**Task description**
Copy every record below exactly, leaving out any pictures.

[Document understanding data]
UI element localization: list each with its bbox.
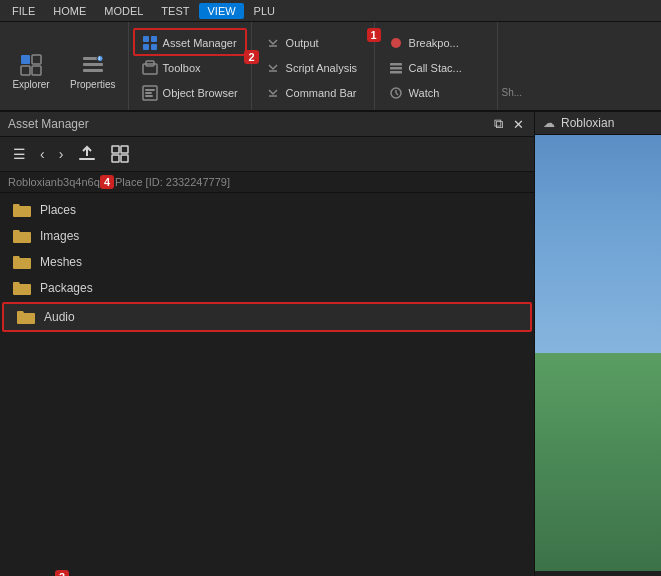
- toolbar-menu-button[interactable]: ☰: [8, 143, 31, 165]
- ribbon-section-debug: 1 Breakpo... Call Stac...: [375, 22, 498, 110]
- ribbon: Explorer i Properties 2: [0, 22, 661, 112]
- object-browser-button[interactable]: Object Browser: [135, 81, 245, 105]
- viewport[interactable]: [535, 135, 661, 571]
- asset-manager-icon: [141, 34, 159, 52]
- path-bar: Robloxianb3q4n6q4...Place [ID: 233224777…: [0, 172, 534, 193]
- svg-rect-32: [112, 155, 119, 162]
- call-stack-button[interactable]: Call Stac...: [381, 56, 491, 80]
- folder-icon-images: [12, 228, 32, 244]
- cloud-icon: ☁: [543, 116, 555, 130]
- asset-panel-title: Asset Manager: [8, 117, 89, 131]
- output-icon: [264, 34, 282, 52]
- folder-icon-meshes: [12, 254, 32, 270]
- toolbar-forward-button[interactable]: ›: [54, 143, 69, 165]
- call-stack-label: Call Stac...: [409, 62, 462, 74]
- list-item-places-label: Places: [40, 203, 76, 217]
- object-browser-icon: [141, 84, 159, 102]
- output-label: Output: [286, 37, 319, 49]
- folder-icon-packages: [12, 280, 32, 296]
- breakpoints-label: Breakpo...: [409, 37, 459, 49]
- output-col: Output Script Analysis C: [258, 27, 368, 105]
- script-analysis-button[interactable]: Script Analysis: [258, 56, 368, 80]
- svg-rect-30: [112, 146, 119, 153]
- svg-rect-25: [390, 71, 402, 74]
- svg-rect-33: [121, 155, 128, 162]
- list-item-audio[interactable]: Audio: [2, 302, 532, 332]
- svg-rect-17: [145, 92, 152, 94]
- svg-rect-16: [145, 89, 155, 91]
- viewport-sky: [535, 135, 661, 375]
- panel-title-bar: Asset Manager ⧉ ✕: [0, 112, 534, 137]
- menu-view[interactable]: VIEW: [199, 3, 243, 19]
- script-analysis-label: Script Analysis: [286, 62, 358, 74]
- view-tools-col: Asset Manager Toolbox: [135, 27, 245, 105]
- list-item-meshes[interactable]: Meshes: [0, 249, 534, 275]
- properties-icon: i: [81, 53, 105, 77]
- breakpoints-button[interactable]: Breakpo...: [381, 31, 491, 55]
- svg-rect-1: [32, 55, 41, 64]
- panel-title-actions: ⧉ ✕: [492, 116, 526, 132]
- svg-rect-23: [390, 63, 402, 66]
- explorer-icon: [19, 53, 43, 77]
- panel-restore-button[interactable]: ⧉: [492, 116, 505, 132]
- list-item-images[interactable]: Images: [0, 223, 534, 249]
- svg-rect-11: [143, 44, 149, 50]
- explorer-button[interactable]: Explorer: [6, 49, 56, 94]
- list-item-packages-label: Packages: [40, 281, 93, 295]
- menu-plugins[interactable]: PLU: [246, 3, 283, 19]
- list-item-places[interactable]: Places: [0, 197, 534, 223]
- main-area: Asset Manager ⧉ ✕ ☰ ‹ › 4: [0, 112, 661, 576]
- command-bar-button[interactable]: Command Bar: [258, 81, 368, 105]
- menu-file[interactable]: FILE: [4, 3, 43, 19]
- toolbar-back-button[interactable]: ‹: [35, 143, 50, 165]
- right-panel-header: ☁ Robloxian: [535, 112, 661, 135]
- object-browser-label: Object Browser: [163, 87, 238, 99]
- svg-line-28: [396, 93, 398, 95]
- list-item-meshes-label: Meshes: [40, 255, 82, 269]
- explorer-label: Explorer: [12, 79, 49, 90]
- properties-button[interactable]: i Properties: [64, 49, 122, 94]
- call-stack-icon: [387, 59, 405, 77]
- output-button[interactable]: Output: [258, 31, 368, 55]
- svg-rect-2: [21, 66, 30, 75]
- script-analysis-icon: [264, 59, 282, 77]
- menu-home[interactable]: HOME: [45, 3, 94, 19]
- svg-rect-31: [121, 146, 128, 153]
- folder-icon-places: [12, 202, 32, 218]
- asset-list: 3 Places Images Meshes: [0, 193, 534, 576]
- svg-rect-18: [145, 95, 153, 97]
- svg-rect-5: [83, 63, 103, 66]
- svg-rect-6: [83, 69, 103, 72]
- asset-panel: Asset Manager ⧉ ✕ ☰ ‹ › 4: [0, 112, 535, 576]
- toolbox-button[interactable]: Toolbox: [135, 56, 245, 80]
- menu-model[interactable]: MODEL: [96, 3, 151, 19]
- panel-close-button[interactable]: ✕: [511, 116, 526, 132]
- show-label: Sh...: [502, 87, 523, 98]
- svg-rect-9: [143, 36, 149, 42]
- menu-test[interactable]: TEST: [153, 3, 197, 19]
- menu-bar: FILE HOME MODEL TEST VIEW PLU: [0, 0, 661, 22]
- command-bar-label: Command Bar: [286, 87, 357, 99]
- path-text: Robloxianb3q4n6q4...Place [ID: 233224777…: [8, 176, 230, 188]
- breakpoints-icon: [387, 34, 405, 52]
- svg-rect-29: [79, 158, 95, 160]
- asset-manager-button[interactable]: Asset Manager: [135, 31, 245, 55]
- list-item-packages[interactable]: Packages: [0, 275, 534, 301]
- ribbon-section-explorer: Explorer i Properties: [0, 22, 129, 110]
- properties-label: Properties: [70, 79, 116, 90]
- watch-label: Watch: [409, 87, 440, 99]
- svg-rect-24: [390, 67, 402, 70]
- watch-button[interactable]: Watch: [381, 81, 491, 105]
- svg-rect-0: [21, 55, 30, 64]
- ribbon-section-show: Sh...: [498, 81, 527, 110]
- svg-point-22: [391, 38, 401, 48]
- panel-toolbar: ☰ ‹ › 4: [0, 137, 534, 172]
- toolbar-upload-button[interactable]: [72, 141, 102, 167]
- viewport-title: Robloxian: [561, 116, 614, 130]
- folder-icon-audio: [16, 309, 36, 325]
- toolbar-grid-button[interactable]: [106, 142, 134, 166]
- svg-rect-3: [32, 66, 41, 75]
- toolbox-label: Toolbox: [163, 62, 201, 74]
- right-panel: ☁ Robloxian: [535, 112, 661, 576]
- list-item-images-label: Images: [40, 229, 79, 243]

**Solution to this problem**
UI element localization: list each with its bbox.
- toolbar-menu-button[interactable]: ☰: [8, 143, 31, 165]
- ribbon-section-debug: 1 Breakpo... Call Stac...: [375, 22, 498, 110]
- ribbon: Explorer i Properties 2: [0, 22, 661, 112]
- object-browser-button[interactable]: Object Browser: [135, 81, 245, 105]
- viewport[interactable]: [535, 135, 661, 571]
- asset-manager-icon: [141, 34, 159, 52]
- path-bar: Robloxianb3q4n6q4...Place [ID: 233224777…: [0, 172, 534, 193]
- svg-rect-32: [112, 155, 119, 162]
- call-stack-button[interactable]: Call Stac...: [381, 56, 491, 80]
- folder-icon-images: [12, 228, 32, 244]
- cloud-icon: ☁: [543, 116, 555, 130]
- asset-panel-title: Asset Manager: [8, 117, 89, 131]
- output-icon: [264, 34, 282, 52]
- folder-icon-meshes: [12, 254, 32, 270]
- toolbar-forward-button[interactable]: ›: [54, 143, 69, 165]
- call-stack-label: Call Stac...: [409, 62, 462, 74]
- list-item-places-label: Places: [40, 203, 76, 217]
- object-browser-icon: [141, 84, 159, 102]
- output-label: Output: [286, 37, 319, 49]
- folder-icon-packages: [12, 280, 32, 296]
- breakpoints-label: Breakpo...: [409, 37, 459, 49]
- output-col: Output Script Analysis C: [258, 27, 368, 105]
- script-analysis-button[interactable]: Script Analysis: [258, 56, 368, 80]
- svg-rect-30: [112, 146, 119, 153]
- svg-rect-25: [390, 71, 402, 74]
- svg-rect-33: [121, 155, 128, 162]
- list-item-audio[interactable]: Audio: [2, 302, 532, 332]
- svg-rect-17: [145, 92, 152, 94]
- svg-rect-16: [145, 89, 155, 91]
- viewport-sky: [535, 135, 661, 375]
- panel-title-bar: Asset Manager ⧉ ✕: [0, 112, 534, 137]
- menu-view[interactable]: VIEW: [199, 3, 243, 19]
- script-analysis-label: Script Analysis: [286, 62, 358, 74]
- view-tools-col: Asset Manager Toolbox: [135, 27, 245, 105]
- list-item-meshes[interactable]: Meshes: [0, 249, 534, 275]
- properties-icon: i: [81, 53, 105, 77]
- breakpoints-button[interactable]: Breakpo...: [381, 31, 491, 55]
- svg-rect-1: [32, 55, 41, 64]
- panel-title-actions: ⧉ ✕: [492, 116, 526, 132]
- svg-rect-23: [390, 63, 402, 66]
- explorer-icon: [19, 53, 43, 77]
- panel-restore-button[interactable]: ⧉: [492, 116, 505, 132]
- list-item-images[interactable]: Images: [0, 223, 534, 249]
- svg-rect-11: [143, 44, 149, 50]
- explorer-button[interactable]: Explorer: [6, 49, 56, 94]
- list-item-packages-label: Packages: [40, 281, 93, 295]
- menu-plugins[interactable]: PLU: [246, 3, 283, 19]
- list-item-places[interactable]: Places: [0, 197, 534, 223]
- main-area: Asset Manager ⧉ ✕ ☰ ‹ › 4: [0, 112, 661, 576]
- command-bar-button[interactable]: Command Bar: [258, 81, 368, 105]
- menu-file[interactable]: FILE: [4, 3, 43, 19]
- toolbar-back-button[interactable]: ‹: [35, 143, 50, 165]
- right-panel-header: ☁ Robloxian: [535, 112, 661, 135]
- object-browser-label: Object Browser: [163, 87, 238, 99]
- svg-line-28: [396, 93, 398, 95]
- list-item-meshes-label: Meshes: [40, 255, 82, 269]
- explorer-label: Explorer: [12, 79, 49, 90]
- properties-button[interactable]: i Properties: [64, 49, 122, 94]
- call-stack-icon: [387, 59, 405, 77]
- output-button[interactable]: Output: [258, 31, 368, 55]
- svg-rect-2: [21, 66, 30, 75]
- script-analysis-icon: [264, 59, 282, 77]
- menu-home[interactable]: HOME: [45, 3, 94, 19]
- svg-rect-31: [121, 146, 128, 153]
- folder-icon-places: [12, 202, 32, 218]
- asset-list: 3 Places Images Meshes: [0, 193, 534, 576]
- svg-rect-18: [145, 95, 153, 97]
- svg-rect-5: [83, 63, 103, 66]
- svg-rect-6: [83, 69, 103, 72]
- asset-panel: Asset Manager ⧉ ✕ ☰ ‹ › 4: [0, 112, 535, 576]
- toolbox-button[interactable]: Toolbox: [135, 56, 245, 80]
- menu-model[interactable]: MODEL: [96, 3, 151, 19]
- panel-close-button[interactable]: ✕: [511, 116, 526, 132]
- show-label: Sh...: [502, 87, 523, 98]
- svg-rect-9: [143, 36, 149, 42]
- menu-test[interactable]: TEST: [153, 3, 197, 19]
- menu-bar: FILE HOME MODEL TEST VIEW PLU: [0, 0, 661, 22]
- command-bar-label: Command Bar: [286, 87, 357, 99]
- path-text: Robloxianb3q4n6q4...Place [ID: 233224777…: [8, 176, 230, 188]
- breakpoints-icon: [387, 34, 405, 52]
- svg-rect-29: [79, 158, 95, 160]
- asset-manager-button[interactable]: Asset Manager: [135, 31, 245, 55]
- list-item-packages[interactable]: Packages: [0, 275, 534, 301]
- ribbon-section-explorer: Explorer i Properties: [0, 22, 129, 110]
- properties-label: Properties: [70, 79, 116, 90]
- watch-label: Watch: [409, 87, 440, 99]
- svg-rect-24: [390, 67, 402, 70]
- watch-button[interactable]: Watch: [381, 81, 491, 105]
- svg-rect-0: [21, 55, 30, 64]
- ribbon-section-show: Sh...: [498, 81, 527, 110]
- svg-point-22: [391, 38, 401, 48]
- panel-toolbar: ☰ ‹ › 4: [0, 137, 534, 172]
- toolbar-upload-button[interactable]: [72, 141, 102, 167]
- viewport-title: Robloxian: [561, 116, 614, 130]
- folder-icon-audio: [16, 309, 36, 325]
- toolbar-grid-button[interactable]: [106, 142, 134, 166]
- svg-rect-3: [32, 66, 41, 75]
- toolbox-label: Toolbox: [163, 62, 201, 74]
- right-panel: ☁ Robloxian: [535, 112, 661, 576]
- list-item-images-label: Images: [40, 229, 79, 243]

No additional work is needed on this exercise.